State lawmakers in Hawaii are considering a controversial proposal to divert a state fund designated for low-income rental housing towards building apartments for residents with higher incomes. The bill, House Bill 432, aims to expand subsidized rental housing options for residents with incomes between 60% and 140% of a county’s annual median income, allowing for rents that can exceed $5,000 per month for a three-bedroom unit.
Proponents argue that this shift is necessary to address Hawaii’s high cost of housing and prevent the workforce from leaving the state. However, critics are concerned that the change could reduce funding for construction of low-income housing, leaving those in need without affordable options.

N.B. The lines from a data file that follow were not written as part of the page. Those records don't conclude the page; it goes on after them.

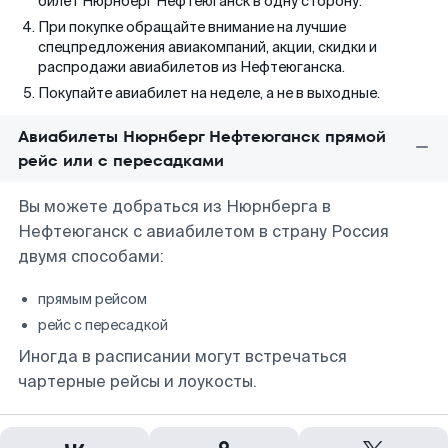
билет Нюрнберг Нефтеюганск в одну сторону.
При покупке обращайте внимание на лучшие
спецпредложения авиакомпаний, акции, скидки и
распродажи авиабилетов из Нефтеюганска.
Покупайте авиабилет на неделе, а не в выходные.
Авиабилеты Нюрнберг Нефтеюганск прямой
рейс или с пересадками
Вы можете добраться из Нюрнберга в
Нефтеюганск с авиабилетом в страну Россия
двумя способами:
прямым рейсом
рейс с пересадкой
Иногда в расписании могут встречаться
чартерные рейсы и лоукосты.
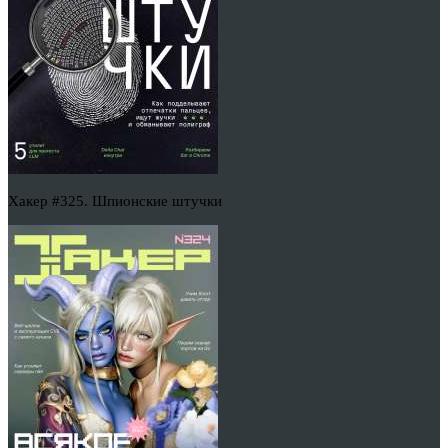
Хакер #325. Шпионские штучки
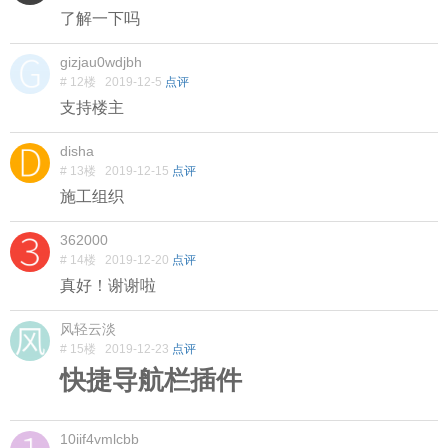
了解一下吗
gizjau0wdjbh
# 12楼
2019-12-5
点评
支持楼主
disha
# 13楼
2019-12-15
点评
施工组织
362000
# 14楼
2019-12-20
点评
真好！谢谢啦
风轻云淡
# 15楼
2019-12-23
点评
快捷导航栏插件
10iif4vmlcbb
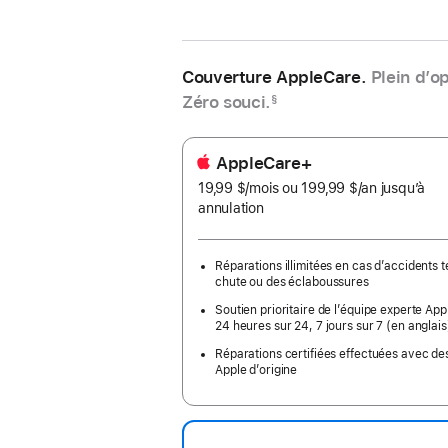
Couverture AppleCare.
Plein d’o
Zéro souci.
§
AppleCare+
19,99 $
/mois
par
ou 199,99 $
/an
par
jusqu’à
annulation
mois
an
Réparations illimitées en cas d’accidents t
chute ou des éclaboussures
Soutien prioritaire de l’équipe experte App
24 heures sur 24, 7 jours sur 7 (en anglais
Réparations certifiées effectuées avec de
Apple d’origine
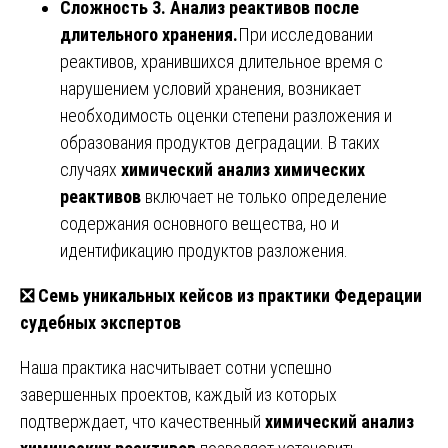
Сложность 3. Анализ реактивов после
длительного хранения.
При исследовании
реактивов, хранившихся длительное время с
нарушением условий хранения, возникает
необходимость оценки степени разложения и
образования продуктов деградации. В таких
случаях
химический анализ химических
реактивов
включает не только определение
содержания основного вещества, но и
идентификацию продуктов разложения.
❎
Семь уникальных кейсов из практики Федерации
судебных экспертов
Наша практика насчитывает сотни успешно
завершенных проектов, каждый из которых
подтверждает, что качественный
химический анализ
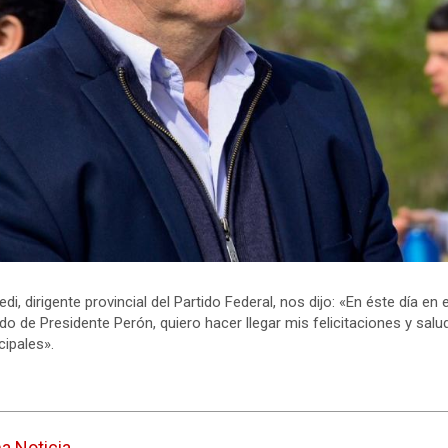
di, dirigente provincial del Partido Federal, nos dijo: «En éste día en
ido de Presidente Perón, quiero hacer llegar mis felicitaciones y salu
cipales».
ma Noticia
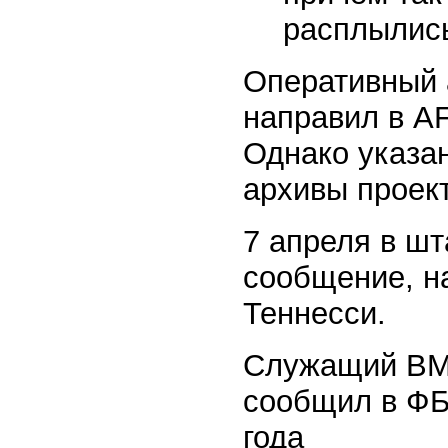
расплылись
Оперативный а
направил в AF
Однако указа
архивы проект
7 апреля в ш
сообщение, на
Теннесси.
Служащий ВМФ
сообщил в ФБР
года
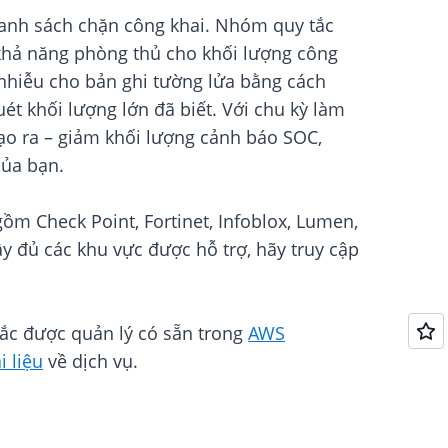
 danh sách chặn công khai. Nhóm quy tắc
khả năng phòng thủ cho khối lượng công
 nhiễu cho bản ghi tường lửa bằng cách
ét khối lượng lớn đã biết. Với chu kỳ làm
tạo ra – giảm khối lượng cảnh báo SOC,
của bạn.
m Check Point, Fortinet, Infoblox, Lumen,
y đủ các khu vực được hỗ trợ, hãy truy cập
ắc được quản lý có sẵn trong
AWS
ài liệu
về dịch vụ.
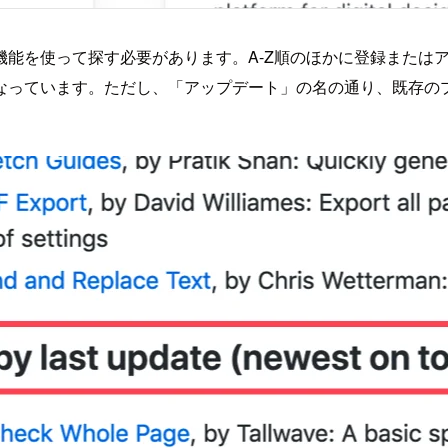
能を使って探す必要があります。A-Z順のほかに登録または
なっています。ただし、「アップデート」の名の通り、既存の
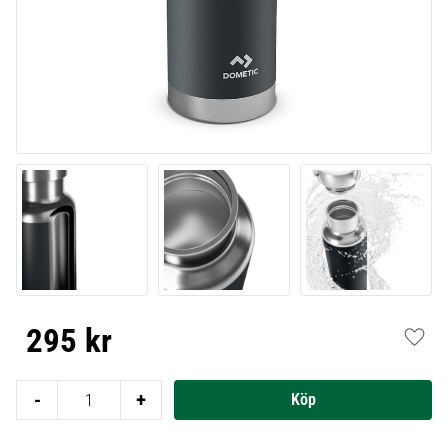
295
kr
Lägg t
-
+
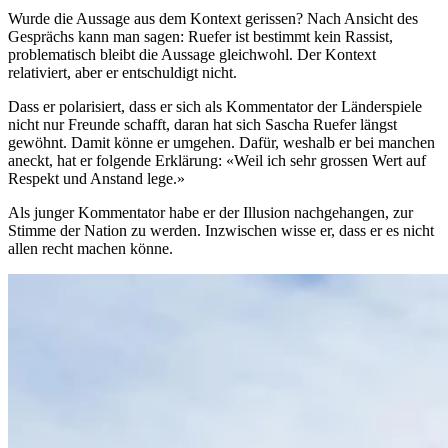
Wurde die Aussage aus dem Kontext gerissen? Nach Ansicht des
Gesprächs kann man sagen: Ruefer ist bestimmt kein Rassist,
problematisch bleibt die Aussage gleichwohl. Der Kontext
relativiert, aber er entschuldigt nicht.
Dass er polarisiert, dass er sich als Kommentator der Länderspiele
nicht nur Freunde schafft, daran hat sich Sascha Ruefer längst
gewöhnt. Damit könne er umgehen. Dafür, weshalb er bei manchen
aneckt, hat er folgende Erklärung: «Weil ich sehr grossen Wert auf
Respekt und Anstand lege.»
Als junger Kommentator habe er der Illusion nachgehangen, zur
Stimme der Nation zu werden. Inzwischen wisse er, dass er es nicht
allen recht machen könne.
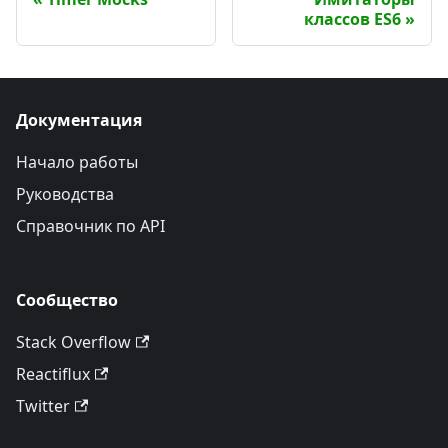
классов ES6
Документация
Начало работы
Руководства
Справочник по API
Сообщество
Stack Overflow
Reactiflux
Twitter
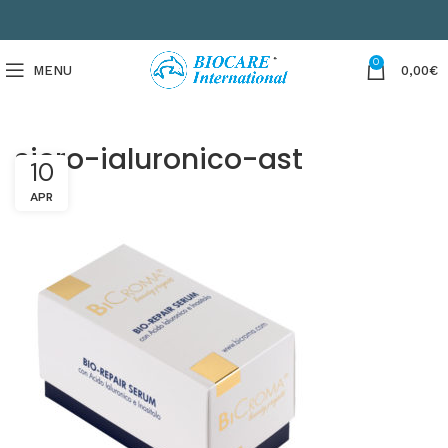
0
MENU
0,00
€
siero-ialuronico-ast
10
APR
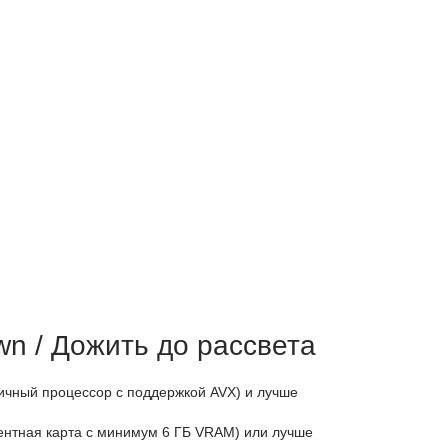
wn / Дожить до рассвета
огичный процессор с поддержкой AVX) и лучше
лентная карта с минимум 6 ГБ VRAM) или лучше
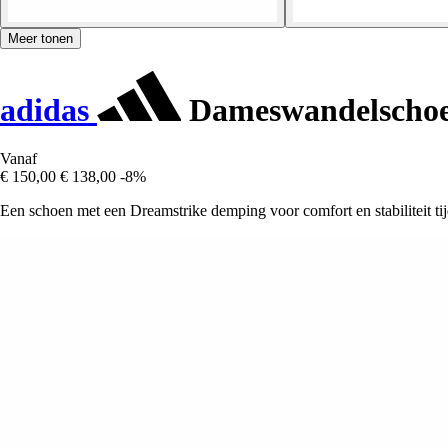
Meer tonen
adidas
Dameswandelschoen
Vanaf
€ 150,00
€ 138,00
-8%
Een schoen met een Dreamstrike demping voor comfort en stabiliteit ti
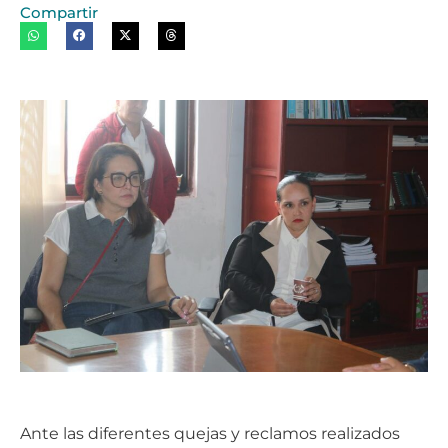
Compartir
Ante las diferentes quejas y reclamos realizados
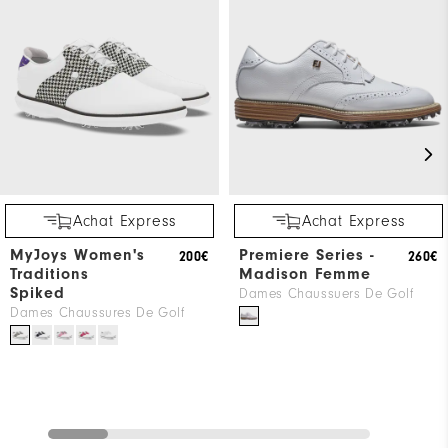
Achat Express
Achat Express
MyJoys Women's
Premiere Series -
200€
260€
Traditions
Madison Femme
Spiked
Dames Chaussuers De Golf
Dames Chaussures De Golf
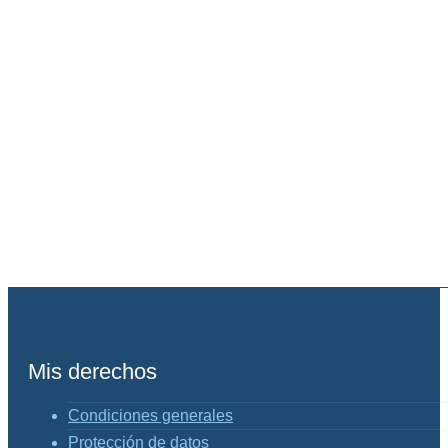
Mis derechos
Condiciones generales
Protección de datos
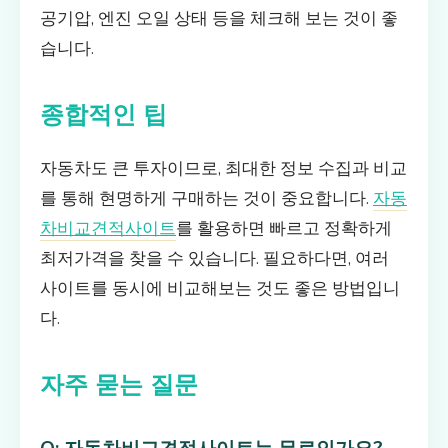
공기압, 엔진 오일 상태 등을 체크해 보는 것이 좋
습니다.
종합적인 팁
자동차도 큰 투자이므로, 최대한 정보 수집과 비교
를 통해 현명하게 구매하는 것이 중요합니다.
자동
차비교견적사이트
를 활용하면 빠르고 정확하게
최저가격을 찾을 수 있습니다. 필요하다면, 여러
사이트를 동시에 비교해보는 것도 좋은 방법입니
다.
자주 묻는 질문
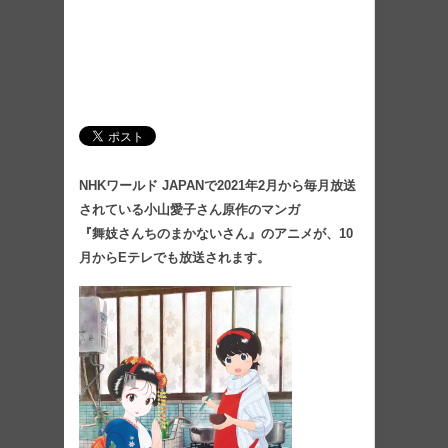
NHKワールド JAPANで2021年2月から毎月放送
されている小山愛子さん原作のマンガ
『舞妓さんちのまかないさん』のアニメが、10
月からEテレでも放送されます。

The Hawaii Housing Finance and Development Corporation (HHFDC) is behind the proposed change, seeking to allocate funds for mixed-income rental projects that cater to working families who earn too much to qualify for low-income housing tax credits but cannot afford market-priced homes. Advocates stress the importance of providing more subsidized housing for moderate-income residents who are struggling to afford housing in the state’s expensive market.
With high demand for affordable housing projects, developers are seeking approximately $1.1 billion from the fund to help finance 28 projects comprising about 4,000 low-income rental units. The bill also includes provisions for a “mixed-income subaccount” to support Tier II projects, which cater to households earning between 60% and 140% of the median income.
As the House and Senate work to reconcile different versions of the bill, stakeholders are hoping for a resolution that balances the needs of low-income and moderate-income residents while addressing Hawaii’s affordable housing crisis. The outcome of this legislation will have significant implications for the future of housing in the state.